Task to carry out.
Set down every entry below exactly as it stands.

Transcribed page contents
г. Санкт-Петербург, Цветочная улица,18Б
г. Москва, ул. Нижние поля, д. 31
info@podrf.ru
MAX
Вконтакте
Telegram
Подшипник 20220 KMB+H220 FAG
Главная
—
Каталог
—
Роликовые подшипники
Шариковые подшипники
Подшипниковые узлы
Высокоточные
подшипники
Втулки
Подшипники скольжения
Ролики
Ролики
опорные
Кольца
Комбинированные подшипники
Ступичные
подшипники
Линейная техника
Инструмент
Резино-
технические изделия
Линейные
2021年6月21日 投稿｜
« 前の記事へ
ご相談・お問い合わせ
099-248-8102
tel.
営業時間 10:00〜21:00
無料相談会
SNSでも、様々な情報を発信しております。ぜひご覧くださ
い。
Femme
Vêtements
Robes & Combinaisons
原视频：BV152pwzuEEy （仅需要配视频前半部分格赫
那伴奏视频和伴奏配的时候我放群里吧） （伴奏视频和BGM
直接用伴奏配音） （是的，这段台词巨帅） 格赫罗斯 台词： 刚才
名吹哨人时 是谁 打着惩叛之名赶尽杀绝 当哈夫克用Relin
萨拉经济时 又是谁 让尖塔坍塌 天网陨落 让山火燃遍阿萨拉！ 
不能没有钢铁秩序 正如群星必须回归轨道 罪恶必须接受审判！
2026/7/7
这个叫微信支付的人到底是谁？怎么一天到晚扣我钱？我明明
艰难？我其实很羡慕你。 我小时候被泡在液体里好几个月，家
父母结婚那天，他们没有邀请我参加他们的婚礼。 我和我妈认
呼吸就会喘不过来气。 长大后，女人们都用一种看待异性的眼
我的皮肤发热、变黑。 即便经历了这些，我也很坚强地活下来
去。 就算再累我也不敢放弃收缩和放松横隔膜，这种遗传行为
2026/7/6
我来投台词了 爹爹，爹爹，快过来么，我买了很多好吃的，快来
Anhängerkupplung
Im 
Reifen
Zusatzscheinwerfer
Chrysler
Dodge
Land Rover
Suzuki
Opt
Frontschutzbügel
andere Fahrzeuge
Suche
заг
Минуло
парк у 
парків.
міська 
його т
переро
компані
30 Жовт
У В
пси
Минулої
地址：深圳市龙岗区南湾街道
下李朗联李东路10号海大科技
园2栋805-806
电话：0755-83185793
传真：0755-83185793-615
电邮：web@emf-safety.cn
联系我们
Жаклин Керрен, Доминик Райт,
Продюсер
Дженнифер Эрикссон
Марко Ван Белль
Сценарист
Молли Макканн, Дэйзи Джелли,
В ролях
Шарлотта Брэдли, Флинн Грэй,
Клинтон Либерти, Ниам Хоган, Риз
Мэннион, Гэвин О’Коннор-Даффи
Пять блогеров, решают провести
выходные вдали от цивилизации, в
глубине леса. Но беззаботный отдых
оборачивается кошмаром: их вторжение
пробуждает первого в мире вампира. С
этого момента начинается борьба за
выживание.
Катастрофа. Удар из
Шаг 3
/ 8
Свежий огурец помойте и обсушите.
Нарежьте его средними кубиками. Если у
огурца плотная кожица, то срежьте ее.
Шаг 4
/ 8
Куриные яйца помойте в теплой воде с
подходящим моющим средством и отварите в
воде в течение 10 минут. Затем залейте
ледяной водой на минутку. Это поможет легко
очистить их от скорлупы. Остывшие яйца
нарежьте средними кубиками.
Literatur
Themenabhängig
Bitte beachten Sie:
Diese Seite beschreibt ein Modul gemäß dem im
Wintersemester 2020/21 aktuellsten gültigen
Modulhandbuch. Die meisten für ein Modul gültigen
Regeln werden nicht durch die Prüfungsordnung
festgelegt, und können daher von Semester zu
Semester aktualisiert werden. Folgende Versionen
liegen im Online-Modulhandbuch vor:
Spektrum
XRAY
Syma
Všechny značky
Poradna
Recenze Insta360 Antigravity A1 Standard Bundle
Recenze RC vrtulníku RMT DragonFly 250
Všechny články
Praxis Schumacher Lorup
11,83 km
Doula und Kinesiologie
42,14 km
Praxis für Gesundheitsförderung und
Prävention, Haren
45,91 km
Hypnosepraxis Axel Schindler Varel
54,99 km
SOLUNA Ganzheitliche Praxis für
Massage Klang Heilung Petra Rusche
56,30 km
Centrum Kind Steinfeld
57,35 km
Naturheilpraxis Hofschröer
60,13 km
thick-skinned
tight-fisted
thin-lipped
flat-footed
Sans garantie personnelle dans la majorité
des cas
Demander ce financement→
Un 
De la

Result of this task.
г. Санкт-Петербург, Цветочная улица,18Б
г. Москва, ул. Нижние поля, д. 31
info@podrf.ru
MAX
Вконтакте
Telegram
Подшипник 20220 KMB+H220 FAG
Главная
—
Каталог
—
Роликовые подшипники
Шариковые подшипники
Подшипниковые узлы
Высокоточные
подшипники
Втулки
Подшипники скольжения
Ролики
Ролики
опорные
Кольца
Комбинированные подшипники
Ступичные
подшипники
Линейная техника
Инструмент
Резино-
технические изделия
Линейные
2021年6月21日 投稿｜
« 前の記事へ
ご相談・お問い合わせ
099-248-8102
tel.
営業時間 10:00〜21:00
無料相談会
SNSでも、様々な情報を発信しております。ぜひご覧くださ
い。
Femme
Vêtements
Robes & Combinaisons
原视频：BV152pwzuEEy （仅需要配视频前半部分格赫
那伴奏视频和伴奏配的时候我放群里吧） （伴奏视频和BGM
直接用伴奏配音） （是的，这段台词巨帅） 格赫罗斯 台词： 刚才
名吹哨人时 是谁 打着惩叛之名赶尽杀绝 当哈夫克用Relin
萨拉经济时 又是谁 让尖塔坍塌 天网陨落 让山火燃遍阿萨拉！ 
不能没有钢铁秩序 正如群星必须回归轨道 罪恶必须接受审判！
2026/7/7
这个叫微信支付的人到底是谁？怎么一天到晚扣我钱？我明明
艰难？我其实很羡慕你。 我小时候被泡在液体里好几个月，家
父母结婚那天，他们没有邀请我参加他们的婚礼。 我和我妈认
呼吸就会喘不过来气。 长大后，女人们都用一种看待异性的眼
我的皮肤发热、变黑。 即便经历了这些，我也很坚强地活下来
去。 就算再累我也不敢放弃收缩和放松横隔膜，这种遗传行为
2026/7/6
我来投台词了 爹爹，爹爹，快过来么，我买了很多好吃的，快来
Anhängerkupplung
Im 
Reifen
Zusatzscheinwerfer
Chrysler
Dodge
Land Rover
Suzuki
Opt
Frontschutzbügel
andere Fahrzeuge
Suche
заг
Минуло
парк у 
парків.
міська 
його т
переро
компані
30 Жовт
У В
пси
Минулої
地址：深圳市龙岗区南湾街道
下李朗联李东路10号海大科技
园2栋805-806
电话：0755-83185793
传真：0755-83185793-615
电邮：web@emf-safety.cn
联系我们
Жаклин Керрен, Доминик Райт,
Продюсер
Дженнифер Эрикссон
Марко Ван Белль
Сценарист
Молли Макканн, Дэйзи Джелли,
В ролях
Шарлотта Брэдли, Флинн Грэй,
Клинтон Либерти, Ниам Хоган, Риз
Мэннион, Гэвин О’Коннор-Даффи
Пять блогеров, решают провести
выходные вдали от цивилизации, в
глубине леса. Но беззаботный отдых
оборачивается кошмаром: их вторжение
пробуждает первого в мире вампира. С
этого момента начинается борьба за
выживание.
Катастрофа. Удар из
Шаг 3
/ 8
Свежий огурец помойте и обсушите.
Нарежьте его средними кубиками. Если у
огурца плотная кожица, то срежьте ее.
Шаг 4
/ 8
Куриные яйца помойте в теплой воде с
подходящим моющим средством и отварите в
воде в течение 10 минут. Затем залейте
ледяной водой на минутку. Это поможет легко
очистить их от скорлупы. Остывшие яйца
нарежьте средними кубиками.
Literatur
Themenabhängig
Bitte beachten Sie:
Diese Seite beschreibt ein Modul gemäß dem im
Wintersemester 2020/21 aktuellsten gültigen
Modulhandbuch. Die meisten für ein Modul gültigen
Regeln werden nicht durch die Prüfungsordnung
festgelegt, und können daher von Semester zu
Semester aktualisiert werden. Folgende Versionen
liegen im Online-Modulhandbuch vor:
Spektrum
XRAY
Syma
Všechny značky
Poradna
Recenze Insta360 Antigravity A1 Standard Bundle
Recenze RC vrtulníku RMT DragonFly 250
Všechny články
Praxis Schumacher Lorup
11,83 km
Doula und Kinesiologie
42,14 km
Praxis für Gesundheitsförderung und
Prävention, Haren
45,91 km
Hypnosepraxis Axel Schindler Varel
54,99 km
SOLUNA Ganzheitliche Praxis für
Massage Klang Heilung Petra Rusche
56,30 km
Centrum Kind Steinfeld
57,35 km
Naturheilpraxis Hofschröer
60,13 km
thick-skinned
tight-fisted
thin-lipped
flat-footed
Sans garantie personnelle dans la majorité
des cas
Demander ce financement→
Un 
De la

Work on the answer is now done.